Thread (5 messages) 5 messages, 3 authors, 2021-08-19

Re: [PATCH V2] btrfs: traverse seed devices if fs_devices::devices is empty in show_devname

From: Su Yue <hidden>
Date: 2021-08-19 06:27:43

On Wed 18 Aug 2021 at 14:48, Anand Jain [off-list ref] 
wrote:
On 18/08/2021 12:19, Su Yue wrote:
quoted
while running btrfs/238 in my test box, the following warning 
occurs
in high chance:

------------[ cut here  ]------------
WARNING: CPU: 3 PID: 481 at fs/btrfs/super.c:2509 
btrfs_show_devname+0x104/0x1e8 [btrfs]
CPU: 2 PID: 1 Comm: systemd Tainted: G        W  O 
5.14.0-rc1-custom #72
Hardware name: QEMU QEMU Virtual Machine, BIOS 0.0.0 02/06/2015
Call trace:
   btrfs_show_devname+0x108/0x1b4 [btrfs]
   show_mountinfo+0x234/0x2c4
   m_show+0x28/0x34
   seq_read_iter+0x12c/0x3c4
   vfs_read+0x29c/0x2c8
   ksys_read+0x80/0xec
   __arm64_sys_read+0x28/0x34
   invoke_syscall+0x50/0xf8
   do_el0_svc+0x88/0x138
   el0_svc+0x2c/0x8c
   el0t_64_sync_handler+0x84/0xe4
   el0t_64_sync+0x198/0x19c
---[ end trace 3efd7e5950b8af05  ]---
quoted
It's also reproducible by creating a sprout filesystem and 
reading
/proc/self/mounts in parallel.
  ok. This explains.
quoted
The warning is produced if btrfs_show_devname() can't find any 
available
device in fs_info->fs_devices->devices which is protected by 
RCU.
quoted
The warning is desirable to exercise there is at least one 
device in the
mounted filesystem. However, it's not always true for a 
sprouting fs.

Right. When the code is running from line 2596 (including) until 
line
2607, there are chances that the fs_info->fs_devices->devices 
list is
empty.
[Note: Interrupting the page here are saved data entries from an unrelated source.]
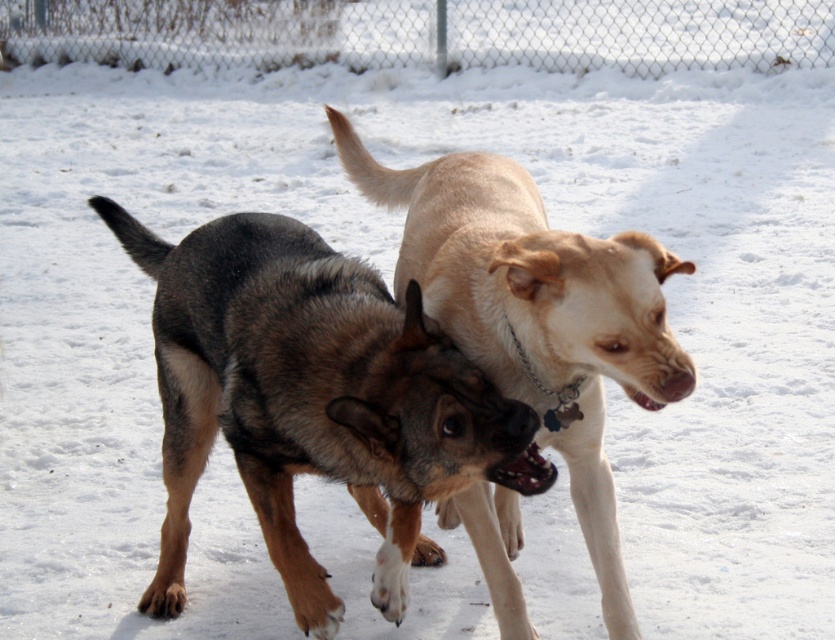 Question: Is brown fur dog at center below light brown fur dog at center?

Choices:
 (A) yes
 (B) no

Answer: (A)

Question: Among these objects, which one is farthest from the camera?

Choices:
 (A) chain-link fence at upper center
 (B) brown fur dog at center
 (C) light brown fur dog at center

Answer: (A)

Question: Which object is farther from the camera taking this photo?

Choices:
 (A) light brown fur dog at center
 (B) chain-link fence at upper center
 (C) brown fur dog at center

Answer: (B)

Question: Does light brown fur dog at center appear on the left side of chain-link fence at upper center?

Choices:
 (A) no
 (B) yes

Answer: (A)

Question: Does brown fur dog at center appear on the left side of light brown fur dog at center?

Choices:
 (A) yes
 (B) no

Answer: (A)

Question: Among these points, which one is farthest from the camera?

Choices:
 (A) (606, 369)
 (B) (281, 492)
 (C) (626, 44)

Answer: (C) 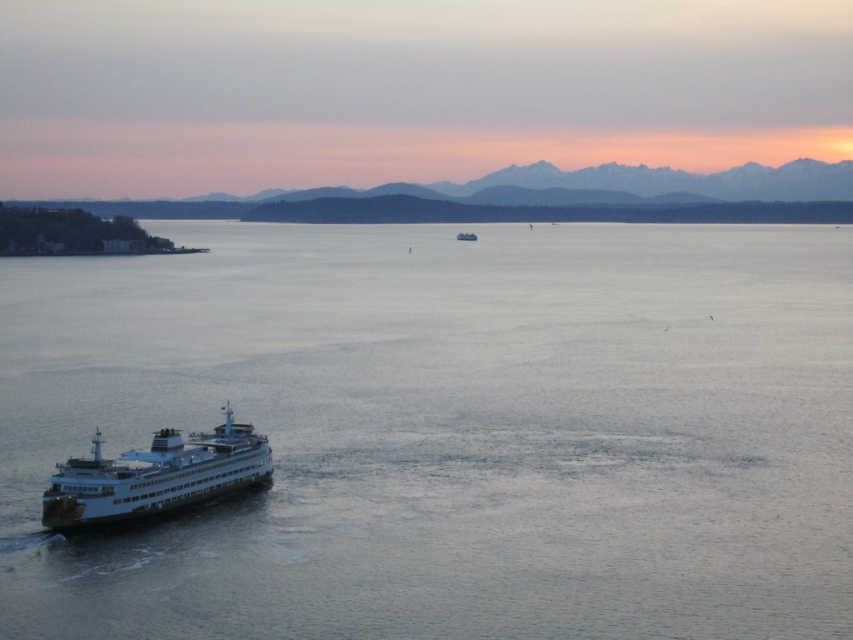 Question: Which of the following is the farthest from the observer?

Choices:
 (A) (463, 237)
 (B) (10, 342)

Answer: (A)

Question: Among these objects, which one is nearest to the camera?

Choices:
 (A) sandy brown mountains at upper center
 (B) white matte ferry at center
 (C) clear water at center
 (D) white glossy ferry at lower left

Answer: (C)

Question: Can you confirm if sandy brown mountains at upper center is positioned below white matte ferry at center?

Choices:
 (A) no
 (B) yes

Answer: (A)

Question: Is sandy brown mountains at upper center to the right of white glossy ferry at lower left from the viewer's perspective?

Choices:
 (A) no
 (B) yes

Answer: (B)

Question: Does clear water at center have a lesser width compared to white glossy ferry at lower left?

Choices:
 (A) no
 (B) yes

Answer: (A)

Question: Estimate the real-world distances between objects in this image. Which object is closer to the sandy brown mountains at upper center?

Choices:
 (A) white matte ferry at center
 (B) clear water at center
 (C) white glossy ferry at lower left

Answer: (A) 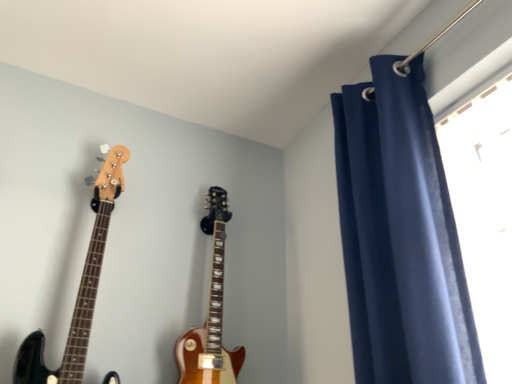 Question: Is navy blue velvet curtain at upper right facing towards glossy wood guitar at left, acting as the 1th guitar starting from the left?

Choices:
 (A) yes
 (B) no

Answer: (B)

Question: Does navy blue velvet curtain at upper right appear on the right side of glossy wood guitar at left, the second guitar positioned from the right?

Choices:
 (A) yes
 (B) no

Answer: (A)

Question: Would you say navy blue velvet curtain at upper right is outside glossy wood guitar at left, the second guitar positioned from the right?

Choices:
 (A) yes
 (B) no

Answer: (A)

Question: Is glossy wood guitar at left, acting as the 1th guitar starting from the left, located within navy blue velvet curtain at upper right?

Choices:
 (A) yes
 (B) no

Answer: (B)

Question: Is navy blue velvet curtain at upper right positioned with its back to glossy wood guitar at left, acting as the 1th guitar starting from the left?

Choices:
 (A) yes
 (B) no

Answer: (B)

Question: Considering the relative sizes of navy blue velvet curtain at upper right and glossy wood guitar at left, acting as the 1th guitar starting from the left, in the image provided, is navy blue velvet curtain at upper right taller than glossy wood guitar at left, acting as the 1th guitar starting from the left,?

Choices:
 (A) no
 (B) yes

Answer: (B)

Question: Could you tell me if glossy wood guitar at center, marked as the 2th guitar in a left-to-right arrangement, is facing navy blue velvet curtain at upper right?

Choices:
 (A) yes
 (B) no

Answer: (A)

Question: From a real-world perspective, is glossy wood guitar at center, marked as the 2th guitar in a left-to-right arrangement, over navy blue velvet curtain at upper right?

Choices:
 (A) no
 (B) yes

Answer: (A)

Question: Considering the relative sizes of glossy wood guitar at center, marked as the 2th guitar in a left-to-right arrangement, and navy blue velvet curtain at upper right in the image provided, is glossy wood guitar at center, marked as the 2th guitar in a left-to-right arrangement, smaller than navy blue velvet curtain at upper right?

Choices:
 (A) yes
 (B) no

Answer: (A)

Question: Is glossy wood guitar at center, marked as the 2th guitar in a left-to-right arrangement, bigger than navy blue velvet curtain at upper right?

Choices:
 (A) no
 (B) yes

Answer: (A)

Question: Is glossy wood guitar at center, marked as the 2th guitar in a left-to-right arrangement, not within navy blue velvet curtain at upper right?

Choices:
 (A) yes
 (B) no

Answer: (A)

Question: Does glossy wood guitar at center, which is the 1th guitar from right to left, appear on the left side of navy blue velvet curtain at upper right?

Choices:
 (A) yes
 (B) no

Answer: (A)

Question: Can you confirm if glossy wood guitar at center, which is the 1th guitar from right to left, is positioned to the left of glossy wood guitar at left, the second guitar positioned from the right?

Choices:
 (A) yes
 (B) no

Answer: (B)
Or those devices are moving to 
fs_info->fs_devices->seed_list.


2596                 ret = btrfs_prepare_sprout(fs_info);
2597                 if (ret) {
2598                         btrfs_abort_transaction(trans, 
ret);
2599                         goto error_trans;
2600                 }
2601         }
2602
2603         device->fs_devices = fs_devices;
2604
2605         mutex_lock(&fs_devices->device_list_mutex);
2606         mutex_lock(&fs_info->chunk_mutex);
2607         list_add_rcu(&device->dev_list, 
&fs_devices->devices);

quoted
While a new device is being added into fs to be sprouted, call 
stack is:
  btrfs_ioctl_add_dev
   btrfs_init_new_device
     btrfs_prepare_sprout
       list_splice_init_rcu(&fs_devices->devices, 
       &seed_devices->devices,
       synchronize_rcu);
     list_add_rcu(&device->dev_list, &fs_devices->devices);

Looking at btrfs_prepare_sprout(), every new RCU reader will 
read a
empty fs_devices->devices once synchronize_rcu() is called.
After commit 4faf55b03823 ("btrfs: don't traverse into the seed 
devices
in show_devname"), btrfs_show_devname() won't looking into
fs_devices->seed_list even there is no device in 
fs_devices->devices.

And since commit 88c14590cdd6 ("btrfs: use RCU in 
btrfs_show_devname for
device list traversal"), btrfs_show_devname() only uses RCU 
without mutex
lock taken for device list traversal. The function read an 
empty
fs_devices->devices and found no device in the list then 
triggers the
warning. The commit just enlarged the window that the fs device 
list
could be empty. Even btrfs_show_devname() uses mutex_lock(), 
there is a
tiny chance to read an empty devices list between 
mutex_unlock() in
btrfs_prepare_sprout() and next mutex_lock() in 
btrfs_init_new_device().

So take device_list_mutex then traverse fs_devices->seed_list 
to seek
for a seed device if no device was found in 
fs_devices->devices.
Since a normal fs always has devices in fs_device->devices and 
the
window is small enough, the mutex lock is not too heavy.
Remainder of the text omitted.